A nivel de sector, la difusión de la prensa lleva 20 años cayendo. Lo que es peor, el ritmo de caída parece estar acelerándose. Nadie piensa que esto se simplemente un revés temporal. La desaparición de la prensa tradicional es calificada cada vez más de inevitable, si no un fait accompli ya. “¿Quién mató al periódico?” preguntaba The Economist en una noticia de portada el año pasado. Observe el pasado verbal. La respuesta convencional, por supuesto, es que Internet es el culpable. Lectores por millones han emigrado a la web, donde las noticias y la información son suministradas típicamente de manera gratuita. A su estela, las suscripciones a la prensa se han evaporado, los anunciantes se han esfumado, y los ingresos por papel se han hundido. ¿Pero es realmente el ascenso de Internet la causa del éxodo de los periódicos?

Cuando hace 20 años comencé a trabajar, el descenso en el número total de lectores ya estaba en marcha. La difusión diaria ya estaba cayendo. La ausencia de un hábito de lectura de la prensa entre los lectores más jóvenes ya era motivo de preocupación. La crisis de hoy puede ser más aguda, pero los síntomas aparecieron antes que la World Wide Web. Así que si Internet no es la raíz de las aflicciones de la prensa, ¿cuál es? Yo no nomino a la pantalla del ordenador, sino a la de la televisión.

Los periódicos se han deshecho a causa del ascenso de la televisión, que da preferencia al estímulo sobre la sustancia y a las imágenes rápidas sobre el pensamiento centrado.

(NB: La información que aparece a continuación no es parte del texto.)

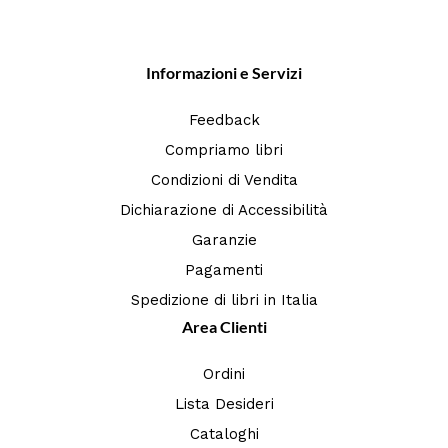
Informazioni e Servizi
Feedback
Compriamo libri
Condizioni di Vendita
Dichiarazione di Accessibilità
Garanzie
Pagamenti
Spedizione di libri in Italia
Area Clienti
Ordini
Lista Desideri
Cataloghi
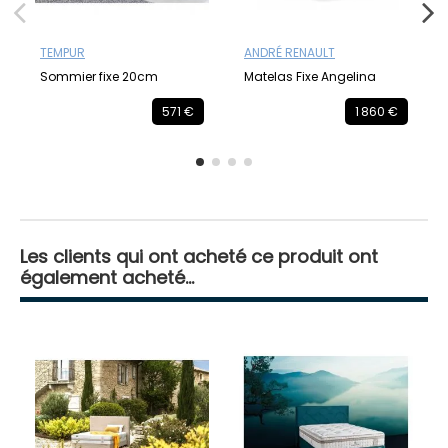
TEMPUR
ANDRÉ RENAULT
Sommier fixe 20cm
Matelas Fixe Angelina
571 €
1 860 €
Les clients qui ont acheté ce produit ont
également acheté...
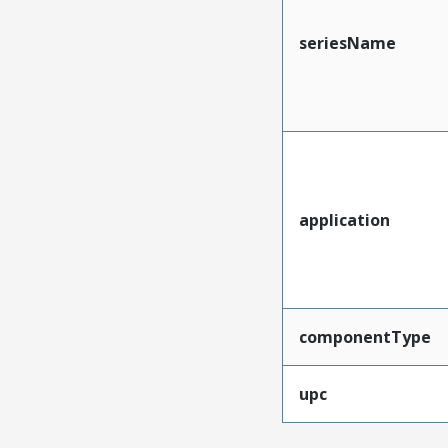
seriesName
application
componentType
upc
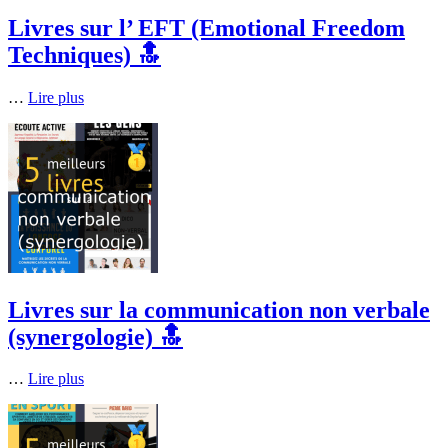
Livres sur l’ EFT (Emotional Freedom
Techniques) 🔝
…
Lire plus
Livres sur la communication non verbale
(synergologie) 🔝
…
Lire plus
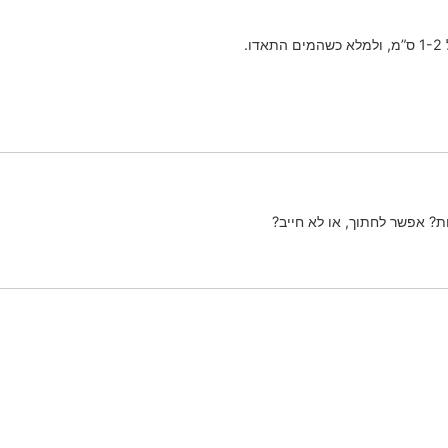
.
ת? אפשר לחתוך, או לא חייב?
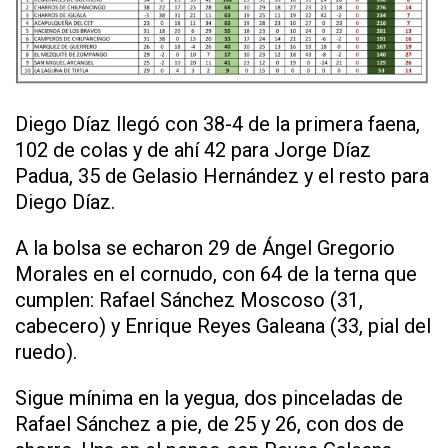
Diego Díaz llegó con 38-4 de la primera faena,
102 de colas y de ahí 42 para Jorge Díaz
Padua, 35 de Gelasio Hernández y el resto para
Diego Díaz.
A la bolsa se echaron 29 de Ángel Gregorio
Morales en el cornudo, con 64 de la terna que
cumplen: Rafael Sánchez Moscoso (31,
cabecero) y Enrique Reyes Galeana (33, pial del
ruedo).
Sigue mínima en la yegua, dos pinceladas de
Rafael Sánchez a pie, de 25 y 26, con dos de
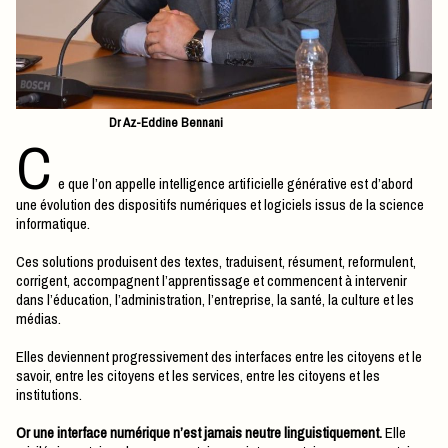
Dr Az-Eddine Bennani
C
e que l’on appelle intelligence artificielle générative est d’abord
une évolution des dispositifs numériques et logiciels issus de la science
informatique.
Ces solutions produisent des textes, traduisent, résument, reformulent,
corrigent, accompagnent l’apprentissage et commencent à intervenir
dans l’éducation, l’administration, l’entreprise, la santé, la culture et les
médias.
Elles deviennent progressivement des interfaces entre les citoyens et le
savoir, entre les citoyens et les services, entre les citoyens et les
institutions.
Or une interface numérique n’est jamais neutre linguistiquement.
Elle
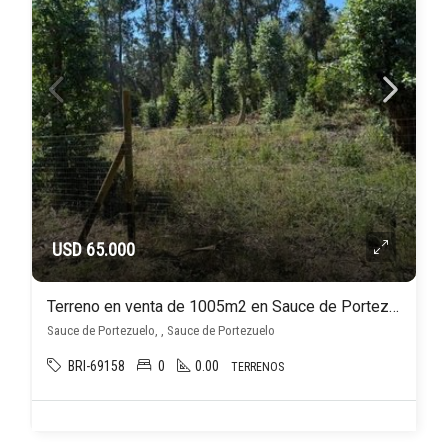
USD 65.000
Terreno en venta de 1005m2 en Sauce de Portezuelo
Sauce de Portezuelo, , Sauce de Portezuelo
BRI-69158
0
0.00
TERRENOS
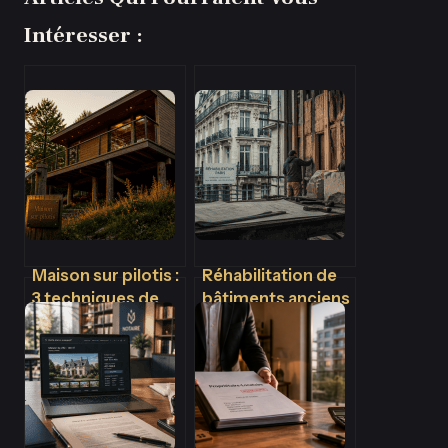
Intéresser :
Maison sur pilotis :
Réhabilitation de
3 techniques de
bâtiments anciens
fondations pour
à Paris : 4 piliers
bâtir sur terrain
pour moderniser
difficile
sans dénaturer le
patrimoine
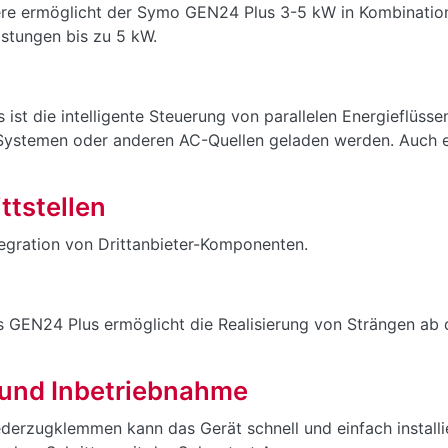
ere ermöglicht der Symo GEN24 Plus 3-5 kW in Kombinatio
stungen bis zu 5 kW.
 ist die intelligente Steuerung von parallelen Energieflüsse
Systemen oder anderen AC-Quellen geladen werden. Auch e
ttstellen
ntegration von Drittanbieter-Komponenten.
 GEN24 Plus ermöglicht die Realisierung von Strängen ab d
- und Inbetriebnahme
derzugklemmen kann das Gerät schnell und einfach installi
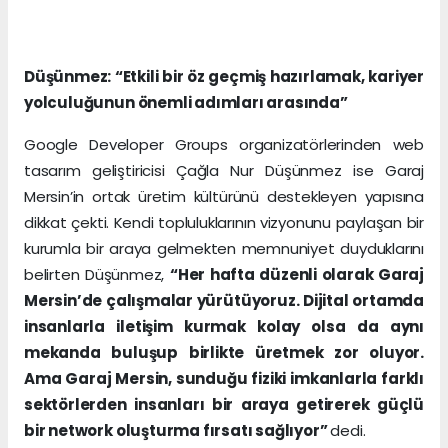
Düşünmez: “Etkili bir öz geçmiş hazırlamak, kariyer
yolculuğunun önemli adımları arasında”
Google Developer Groups organizatörlerinden web
tasarım geliştiricisi Çağla Nur Düşünmez ise Garaj
Mersin’in ortak üretim kültürünü destekleyen yapısına
dikkat çekti. Kendi topluluklarının vizyonunu paylaşan bir
kurumla bir araya gelmekten memnuniyet duyduklarını
belirten Düşünmez,
“Her hafta düzenli olarak Garaj
Mersin’de çalışmalar yürütüyoruz. Dijital ortamda
insanlarla iletişim kurmak kolay olsa da aynı
mekanda buluşup birlikte üretmek zor oluyor.
Ama Garaj Mersin, sunduğu fiziki imkanlarla farklı
sektörlerden insanları bir araya getirerek güçlü
bir network oluşturma fırsatı sağlıyor”
dedi.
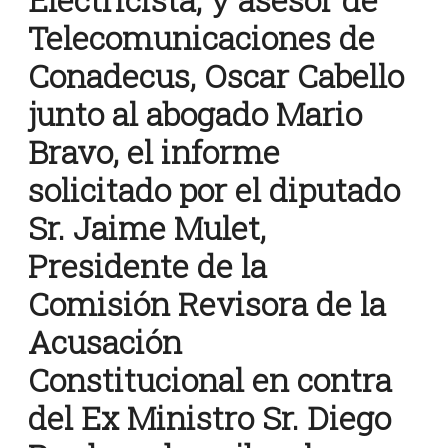
Telecomunicaciones de
Conadecus, Oscar Cabello
junto al abogado Mario
Bravo, el informe
solicitado por el diputado
Sr. Jaime Mulet,
Presidente de la
Comisión Revisora de la
Acusación
Constitucional en contra
del Ex Ministro Sr. Diego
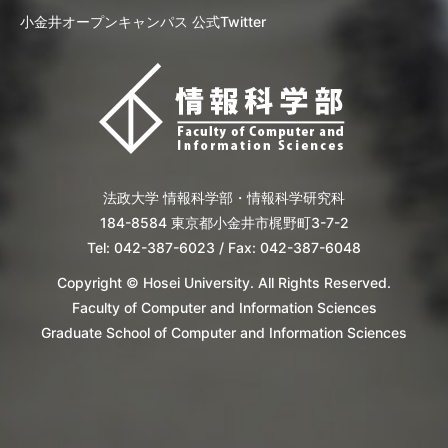
小金井オープンキャンパス 公式Twitter
法政大学 情報科学部・情報科学研究科
184-8584 東京都小金井市梶野町3-7-2
Tel: 042-387-6023 / Fax: 042-387-6048
Copyright © Hosei University. All Rights Reserved.
Faculty of Computer and Information Sciences
Graduate School of Computer and Information Sciences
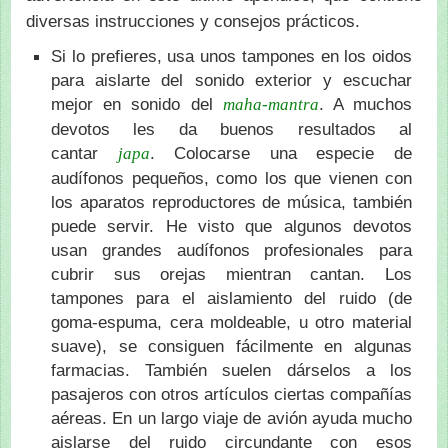
diversas instrucciones y consejos prácticos.
Si lo prefieres, usa unos tampones en los oidos
para aislarte del sonido exterior y escuchar
mejor en sonido del
. A muchos
maha-mantra
devotos les da buenos resultados al
cantar
. Colocarse una especie de
japa
audífonos pequeños, como los que vienen con
los aparatos reproductores de música, también
puede servir. He visto que algunos devotos
usan grandes audífonos profesionales para
cubrir sus orejas mientran cantan. Los
tampones para el aislamiento del ruido (de
goma-espuma, cera moldeable, u otro material
suave), se consiguen fácilmente en algunas
farmacias. También suelen dárselos a los
pasajeros con otros artículos ciertas compañías
aéreas. En un largo viaje de avión ayuda mucho
aislarse del ruido circundante con esos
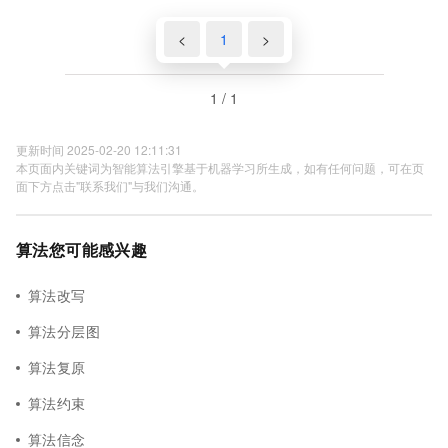
<
1
>
1 / 1
更新时间 2025-02-20 12:11:31
本页面内关键词为智能算法引擎基于机器学习所生成，如有任何问题，可在页
面下方点击"联系我们"与我们沟通。
算法您可能感兴趣
算法改写
算法分层图
算法复原
算法约束
算法信念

Una generación criada al calor de la insensatez televisiva es una generación menos dotada para leer un periódico — y en consecuencia menos interesada en hacerlo. Siempre me pareció demencial que los periódicos dedicasen tanta tinta a la televisión, tentando a los lectores a dejar a un lado el periódico y encender el aparato, de lo cual tantos de ellos no vuelven. De nuevo entonces, ¿quién sabe? “Llevo en el negocio de la prensa desde 1964”, decía la celebrada columnista política Molly Ivins en la Escuela Kennedy de Gobierno en Harvard el pasado otoño, poco antes de su muerte en enero, “y durante todo ese tiempo se me ha dicho que es una industria moribunda”

¿Es posible que, contra toda posibilidad y expectativa, las informaciones de la muerte de la prensa norteamericana resulten haber sido enormemente exageradas? Pregúnteme de nuevo en 20 años.